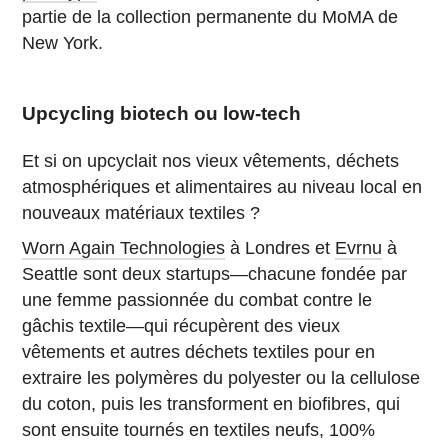
partie de la collection permanente du MoMA de
New York.
Upcycling biotech ou low-tech
Et si on upcyclait nos vieux vêtements, déchets
atmosphériques et alimentaires au niveau local en
nouveaux matériaux textiles ?
Worn Again Technologies
à Londres et
Evrnu
à
Seattle sont deux startups—chacune fondée par
une femme passionnée du combat contre le
gâchis textile—qui récupèrent des vieux
vêtements et autres déchets textiles pour en
extraire les polymères du polyester ou la cellulose
du coton, puis les transforment en biofibres, qui
sont ensuite tournés en textiles neufs, 100%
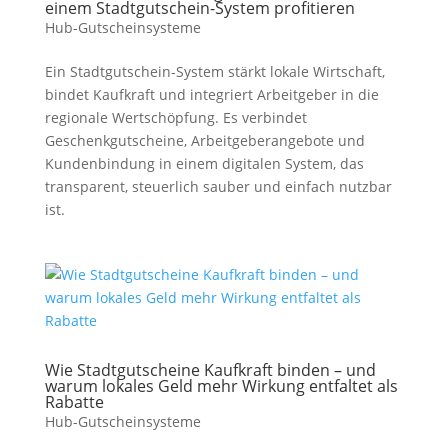
einem Stadtgutschein-System profitieren
Hub-Gutscheinsysteme
Ein Stadtgutschein-System stärkt lokale Wirtschaft,
bindet Kaufkraft und integriert Arbeitgeber in die
regionale Wertschöpfung. Es verbindet
Geschenkgutscheine, Arbeitgeberangebote und
Kundenbindung in einem digitalen System, das
transparent, steuerlich sauber und einfach nutzbar
ist.
Wie Stadtgutscheine Kaufkraft binden – und
warum lokales Geld mehr Wirkung entfaltet als
Rabatte
Hub-Gutscheinsysteme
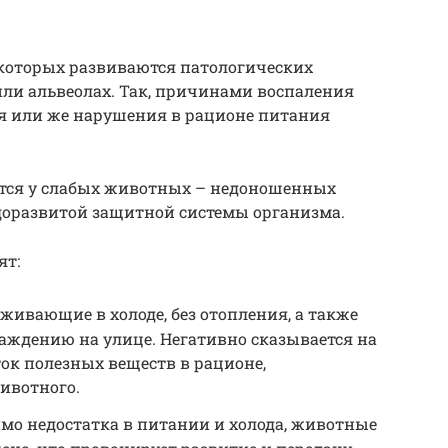
 которых развиваются патологических
или альвеолах. Так, причинами воспаления
ия или же нарушения в рационе питания
тся у слабых животных – недоношенных
доразвитой защитной системы организма.
ят:
ивающие в холоде, без отопления, а также
аждению на улице. Негативно сказывается на
ок полезных веществ в рационе,
ивотного.
о недостатка в питании и холода, животные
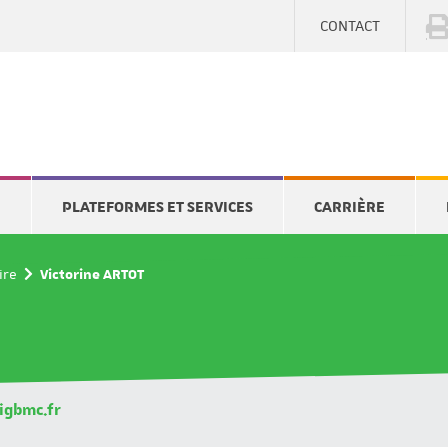
CONTACT
E
PLATEFORMES ET SERVICES
CARRIÈRE
ire
Victorine ARTOT
igbmc.fr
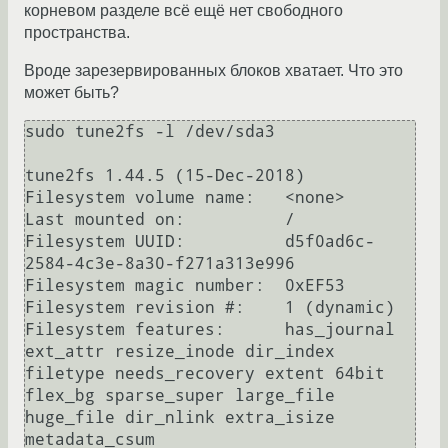
корневом разделе всё ещё нет свободного
пространства.
Вроде зарезервированных блоков хватает. Что это
может быть?
sudo tune2fs -l /dev/sda3

tune2fs 1.44.5 (15-Dec-2018)

Filesystem volume name:   <none>

Last mounted on:          /

Filesystem UUID:          d5f0ad6c-
2584-4c3e-8a30-f271a313e996

Filesystem magic number:  0xEF53

Filesystem revision #:    1 (dynamic)

Filesystem features:      has_journal 
ext_attr resize_inode dir_index 
filetype needs_recovery extent 64bit 
flex_bg sparse_super large_file 
huge_file dir_nlink extra_isize 
metadata_csum
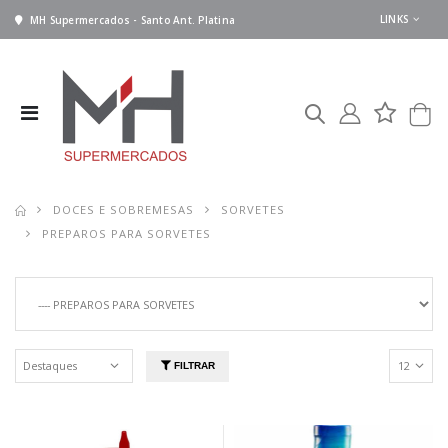
LINKS
MH Supermercados - Santo Ant. Platina
DOCES E SOBREMESAS
SORVETES
PREPAROS PARA SORVETES
FILTRAR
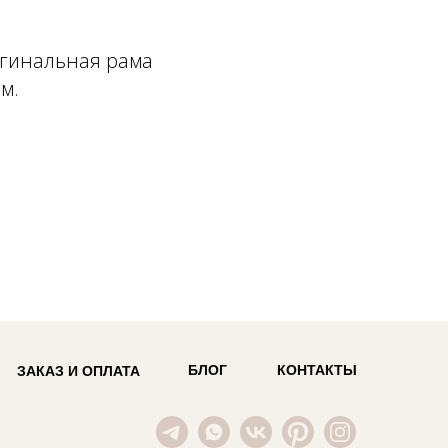
игинальная рама
м.
БЛОГ
КОНТАКТЫ
ЗАКАЗ И ОПЛАТА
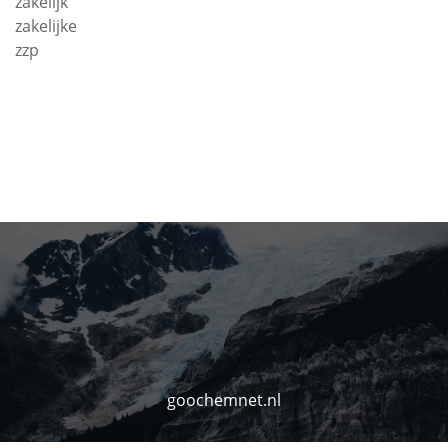
zakelijk
zakelijke
zzp
goochemnet.nl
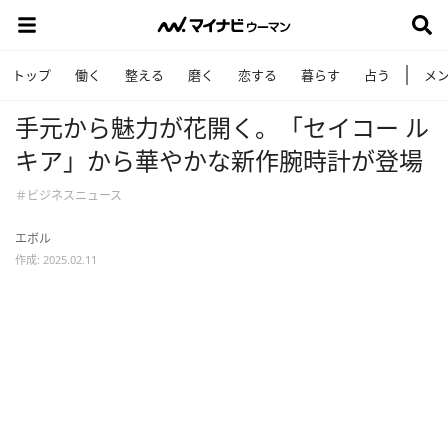
トップ
働く
整える
磨く
恋する
暮らす
占う
メ
手元から魅力が花開く。「セイコー ル
キア」から華やかな新作腕時計が登場
＃ビジネスニュース
エボル
作成: 2025.02.11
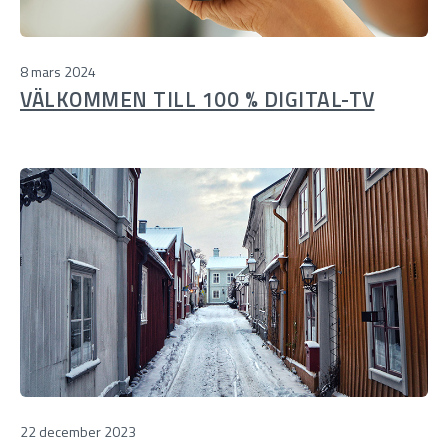
8 mars 2024
VÄLKOMMEN TILL 100 % DIGITAL-TV
22 december 2023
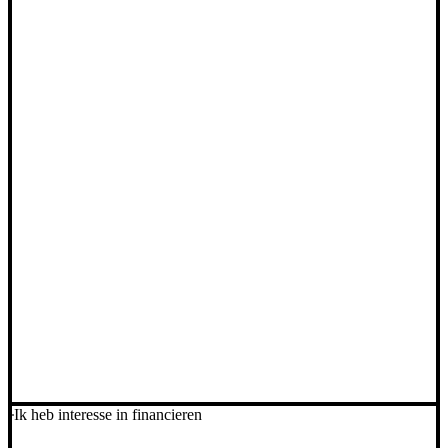
Ik heb interesse in financieren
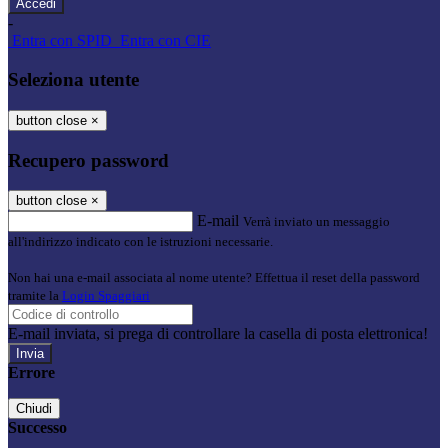
-
Entra con SPID
Entra con CIE
Seleziona utente
button close
×
Recupero password
button close
×
E-mail
Verrà inviato un messaggio
all'indirizzo indicato con le istruzioni necessarie.
Non hai una e-mail associata al nome utente? Effettua il reset della password
tramite la
Login Spaggiari
E-mail inviata, si prega di controllare la casella di posta elettronica!
Errore
Chiudi
Successo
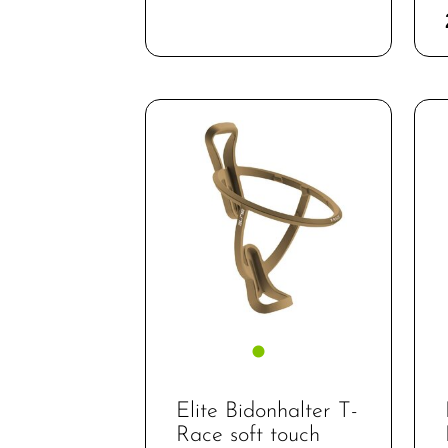
Felgenbänder
Gepäckträger
Klingeln &
Hupen
Körbe
Korb/Packtaschen
Pumpen
Rucksäcke
Schlösser
Spiegel
Fahrradteile
Elite Bidonhalter T-
Helme &
Race soft touch
Zubehör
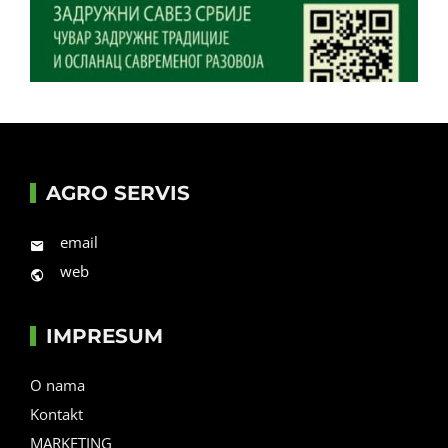
AGRO SERVIS
email
web
IMPRESUM
O nama
Kontakt
MARKETING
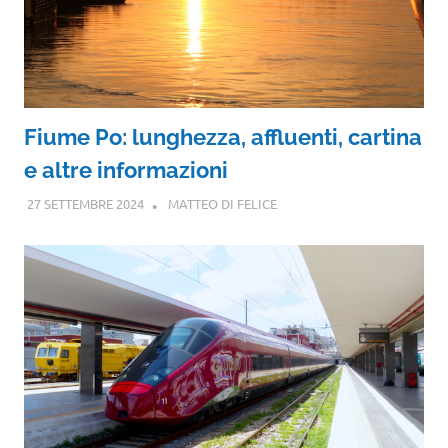
Fiume Po: lunghezza, affluenti, cartina
e altre informazioni
27 SETTEMBRE 2024
MATTEO DI FELICE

→ THE PROBLEM: Give back an exact copy of the material above, omitting the pictures.

→ REPLY TO THE EXERCISE:
partie de la collection permanente du MoMA de
New York.
Upcycling biotech ou low-tech
Et si on upcyclait nos vieux vêtements, déchets
atmosphériques et alimentaires au niveau local en
nouveaux matériaux textiles ?
Worn Again Technologies
à Londres et
Evrnu
à
Seattle sont deux startups—chacune fondée par
une femme passionnée du combat contre le
gâchis textile—qui récupèrent des vieux
vêtements et autres déchets textiles pour en
extraire les polymères du polyester ou la cellulose
du coton, puis les transforment en biofibres, qui
sont ensuite tournés en textiles neufs, 100%
einem Stadtgutschein-System profitieren
Hub-Gutscheinsysteme
Ein Stadtgutschein-System stärkt lokale Wirtschaft,
bindet Kaufkraft und integriert Arbeitgeber in die
regionale Wertschöpfung. Es verbindet
Geschenkgutscheine, Arbeitgeberangebote und
Kundenbindung in einem digitalen System, das
transparent, steuerlich sauber und einfach nutzbar
ist.
Wie Stadtgutscheine Kaufkraft binden – und
warum lokales Geld mehr Wirkung entfaltet als
Rabatte
Hub-Gutscheinsysteme
 которых развиваются патологических
или альвеолах. Так, причинами воспаления
ия или же нарушения в рационе питания
тся у слабых животных – недоношенных
доразвитой защитной системы организма.
ят:
ивающие в холоде, без отопления, а также
аждению на улице. Негативно сказывается на
ок полезных веществ в рационе,
ивотного.
о недостатка в питании и холода, животные
CONTACT
E
PLATEFORMES ET SERVICES
CARRIÈRE
ire
Victorine ARTOT
igbmc.fr
корневом разделе всё ещё нет свободного
пространства.
Вроде зарезервированных блоков хватает. Что это
может быть?
sudo tune2fs -l /dev/sda3

tune2fs 1.44.5 (15-Dec-2018)

Filesystem volume name:   <none>

Last mounted on:          /

Filesystem UUID:          d5f0ad6c-
2584-4c3e-8a30-f271a313e996

Filesystem magic number:  0xEF53

Filesystem revision #:    1 (dynamic)

Filesystem features:      has_journal 
ext_attr resize_inode dir_index 
filetype needs_recovery extent 64bit 
flex_bg sparse_super large_file 
huge_file dir_nlink extra_isize 
metadata_csum
LINKS
MH Supermercados - Santo Ant. Platina
DOCES E SOBREMESAS
SORVETES
PREPAROS PARA SORVETES
FILTRAR
игинальная рама
м.
БЛОГ
КОНТАКТЫ
ЗАКАЗ И ОПЛАТА
zakelijk
zakelijke
zzp
goochemnet.nl
トップ
働く
整える
磨く
恋する
暮らす
占う
メ
手元から魅力が花開く。「セイコー ル
キア」から華やかな新作腕時計が登場
＃ビジネスニュース
エボル
作成: 2025.02.11
8 mars 2024
VÄLKOMMEN TILL 100 % DIGITAL-TV
22 december 2023
Ik heb interesse in financieren
-
Entra con SPID
Entra con CIE
Seleziona utente
button close
×
Recupero password
button close
×
E-mail
Verrà inviato un messaggio
all'indirizzo indicato con le istruzioni necessarie.
Non hai una e-mail associata al nome utente? Effettua il reset della password
tramite la
Login Spaggiari
E-mail inviata, si prega di controllare la casella di posta elettronica!
Errore
Chiudi
Successo
Felgenbänder
Gepäckträger
Klingeln &
Hupen
Körbe
Korb/Packtaschen
Pumpen
Rucksäcke
Schlösser
Spiegel
Fahrradteile
Elite Bidonhalter T-
Helme &
Race soft touch
Zubehör
AGRO SERVIS
email
web
IMPRESUM
O nama
Kontakt
MARKETING
Fiume Po: lunghezza, affluenti, cartina
e altre informazioni
27 SETTEMBRE 2024
MATTEO DI FELICE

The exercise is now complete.